The information to be given to each network interface configuration may be displayed through the command:
ifconfig - For each, you should fill in the following fields:
- Name:
ethX - Address:
192.168.Y.Z - Netmask:
255.255.255.0 - Label:
external/internal/dmz
- Name:
- You should configure the interfaces in the firewall accordingly.
- Set one of the interfaces as a management interface (you may do this by right-clicking one of the interface icons in Firewalls -> sirs-fw-test assuming that was the name you gave the firewall. Choose Edit in the dropdown and then check Management Interface checkbox).
- Save the current project file, in case something happens. The default location for it is the current user's home directory.
fwbuilder requires that the machine accepts ssh connections in order to install new firewall rules.
- Create a folder to store the firewall rules (in the shell execute):
$ sudo mkdir /etc/fw
$ sudo chown seed:root /etc/fw- Create a new TCP service with destination port
22(Object -> New Object -> New TCP service). Call it, for example, TCP-AcceptSSH. - Create a new rule (Rules -> Insert New Rule).
- Drag the new service into the Service field (as depicted in Figure 2).
- Change the Action field to Accept (right-click on Deny to display a list where you can choose Accept).
- Click Rules -> Install. This will ask for a user and a password. Use the system’s administrator credentials with the required user and password.
- Test the ssh connections from VM3 to VM2. They should be working.
Image 2: Creating a new Service in Fwbuilder
- Check whether your current machine (VM2) is accepting telnet connections.
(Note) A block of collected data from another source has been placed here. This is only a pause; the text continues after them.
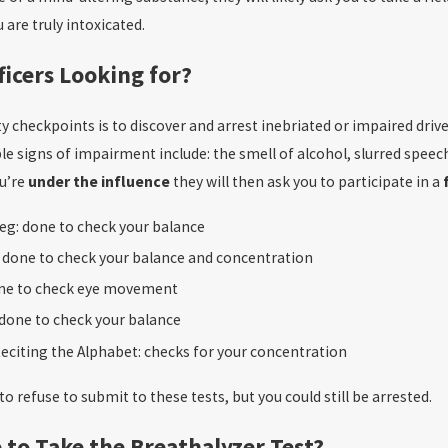
are truly intoxicated.
ficers Looking for?
y checkpoints is to discover and arrest inebriated or impaired driver
le signs of impairment include: the smell of alcohol, slurred speech
ou’re
under the influence
they will then ask you to participate in a
eg: done to check your balance
: done to check your balance and concentration
ne to check eye movement
 done to check your balance
eciting the Alphabet: checks for your concentration
to refuse to submit to these tests, but you could still be arrested.
 to Take the Breathalyzer Test?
Test from VM1.
- Check all firewall rules with
$ sudo iptables –L- Create a new TCP service with destination port
23. - Create a new rule accepting connections to this new service.
- Install the firewall.
- Test the telnet connections from VM1 to VM2
Questions:
- Did you manage to create a telnet connection from VM1 to VM2 in the beginning?
- What happened, and why?
- After executing the instructions above, what happens when you try to telnet from VM1 to VM2?
This is an introductory exercise to what you will find in 4, and similar to what you did in 2.2. Make sure the relevant virtual machines have their gateway configured appropriately. If you are uncertain about the origin, destination and redirection of certain packets, tcpdump is a good way to make sense of the traffic.
The goal is to redirect telnet connections from VM1 to VM2 into telnet connections from VM1 and VM3.
- Configure eth0 as external.
- Add the IP address for VM3 in addresses (Objects -> New Address)
- Add the necessary rule in the NAT table.
- Set the original address (VM1), service and redirect address (VM3).
- Install the firewall and test this rule.
Questions:
- Did you get the same rules as in 2.2?
Use iptables to configure the following requirements:
- VM1 is an external machine:
- VM1 will only be able to open SSH connections (port 22) and HTTP connections (port 80) with VM2.
- VM2 is the firewall
- All HTTP connections (port 80) are redirected to VM3.
- All SSH connections from the external network are redirected to VM4.
- Requests from the internal network 192.168.2.0/24 are only accepted if destined to the SSH port.
- All other traffic is rejected.
- VM3 is a Web server in a DMZ (De-Militarized Zone):
- Accepts HTTP connections from both the internal and external networks.
- Accepts SSH connections from the internal network.
- Does not start any new connections.
- VM4 is an internal machine:
- Accepts SSH requests.
- Is able to open SSH connections to both external network and DMZ.
In this guide we have seen alternative ways to configure firewalls on Linux, namely, using iptables (Section 2), UFW (Section 3) and fwbuilder (Section 4). For most purposes, all of them are functionaly equivalent, so, the choice of tool will depend on the needs of a specific project and the prefences of the developer.